We have identified SNPs in genome sequences of longitudinal single isolates, which seem to be characteristic and representative for the patient community, including cases of infections caused by patient-to-patient transmitted clones. This patient specific relationship between metagenomes and single isolates is further documented by the phylogenetic analysis of the single isolates and metagenomes of the hypermutator population of patient P82M3 (Fig. 4), which shows that despite the highly increased mutation rate, the metagenomes are placed within the phylogeny of the single isolates from the patient (Fig. 4). This phylogeny also shows that the single isolates are not clustered depending on their origin of sampling, indicating that the population is mixed between the upper and lower airways and that the different subpopulations are not limited to a specific spatial position in the airways.
Diversity of the P. aeruginosa populations
In the single isolates, the diversity of the P. aeruginosa populations was determined from the phylogenies as the mean distance to the Line of Decent (LOD) (Fig. 5). For the metagenome-estimated diversity (Fig. 6) we used the number of polymorphisms normalised to the number of positions covered in the PAO1 genome in order to correct for differences in coverage between the different metagenomes (see Methods for details). Because S4a and S4b (patient P82M3) are representative of the same population we chose to merge the samples to carry out the inter-patient comparison of diversity (Fig. 6: “S4, avg.”). In both the LOD calculations and the number of polymorphisms we find, that the hypermutator population of patient P82M3 had the highest diversity and that the patient with the shortest period of infection (P92F3), as expected, harboured the least diverse population, to some degree validating our method of diversity calculations. We calculated 34.89 and 1.33 mean distances to LOD for the two single isolate populations, and diversity ratios of 7.08E-05, and 4.20E-05 for the metagenome populations from the two patients P82M3 and P92F3, respectively. Thus, in both cases of diversity measurements both single isolates and metagenomes we saw a significant difference between the diversity of the P. aeruginosa populations of patient P82M3 and P92F3 (p <0.05, Fisher’s Exact test with Holm correction) (Figs. 5 and 6).

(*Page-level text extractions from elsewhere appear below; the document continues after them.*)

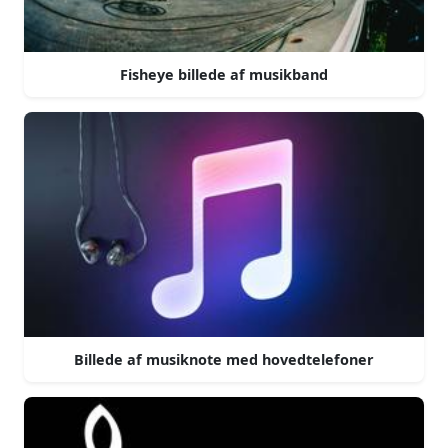
Fisheye billede af musikband
Billede af musiknote med hovedtelefoner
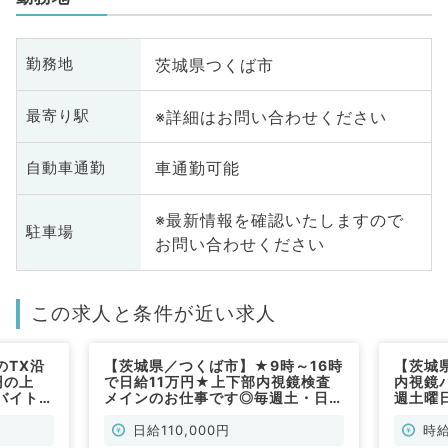
茨城県つくば市
勤務地
※詳細はお問い合わせください
最寄り駅
車通勤可能
自動車通勤
※最新情報を確認いたしますので
駐車場
お問い合わせください
この求人と条件が近い求人
のTX沿
【茨城県／つくば市】★9時～16時
【茨城
円の上
で日給11万円★上下部内視鏡検査
内視鏡バ
バイト◎
メインのお仕事です◎毎週土・日曜
週土曜
（消化器
日で募集◎（消化器内科・外科／非
インセ
常勤）
科／非
日給110,000円
時給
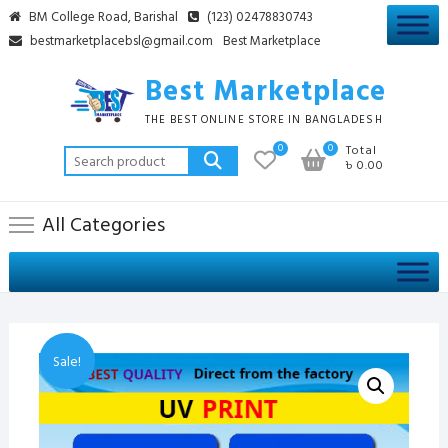
Skip
BM College Road, Barishal
(123) 02478830743
to
bestmarketplacebsl@gmail.com
Best Marketplace
content
Best Marketplace
THE BEST ONLINE STORE IN BANGLADESH
0
0
Total
Search
৳ 0.00
for:
All Categories
Sale!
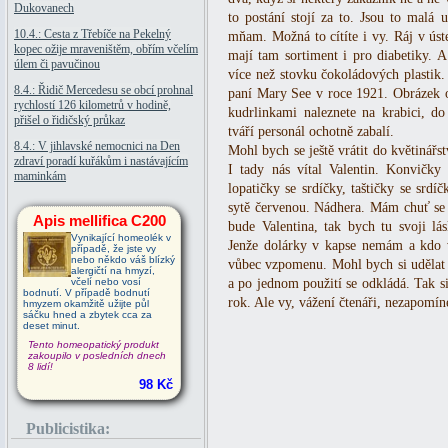
Dukovanech
to postání stojí za to. Jsou to malá
10.4.: Cesta z Třebíče na Pekelný
mňam. Možná to cítíte i vy. Ráj v úst
kopec ožije mraveništěm, obřím včelím
mají tam sortiment i pro diabetiky. A
úlem či pavučinou
více než stovku čokoládových plastik
8.4.: Řidič Mercedesu se obcí prohnal
paní Mary See v roce 1921. Obrázek o
rychlostí 126 kilometrů v hodině,
kudrlinkami naleznete na krabici, 
přišel o řidičský průkaz
tváří personál ochotně zabalí.
8.4.: V jihlavské nemocnici na Den
Mohl bych se ještě vrátit do květinářst
zdraví poradí kuřákům i nastávajícím
I tady nás vítal Valentin. Konvičky 
maminkám
lopatičky se srdíčky, taštičky se srd
sytě červenou. Nádhera. Mám chuť se t
Apis mellifica C200
bude Valentina, tak bych tu svoji l
Vynikající homeolék v
Jenže dolárky v kapse nemám a kdo ví,
případě, že jste vy
nebo někdo váš blízký
vůbec vzpomenu. Mohl bych si udělat u
alergičtí na hmyzí,
včelí nebo vosí
a po jednom použití se odkládá. Tak s
bodnutí. V případě bodnutí
rok. Ale vy, vážení čtenáři, nezapomín
hmyzem okamžitě užijte půl
sáčku hned a zbytek cca za
deset minut.
Tento homeopatický produkt
zakoupilo v posledních dnech
8 lidí!
98 Kč
Publicistika:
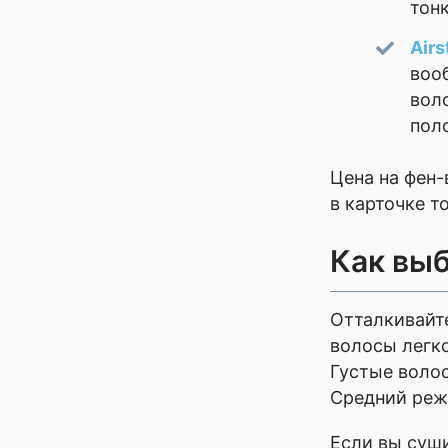
тон
Airs
воо
вол
пол
Цена на фен-
в карточке т
Как выб
Отталкивайте
волосы легко
Густые волос
Средний реж
Если вы суши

When analysing further the single population of patient P82M3, the diversity calculations for the samples S4a and S4b illustrate that exhaustive sampling is essential, not only when using single isolates but also for metagenomic samples, in order to get the true picture of the population diversity. Because these two metagenomes represent a non-mutator and a hyper-mutator subpopulation, respectively, they have significantly different diversity ratios (4.90E-05 and 9.25E-05, respectively, p <0.05 Fisher’s Exact test with Holm correction).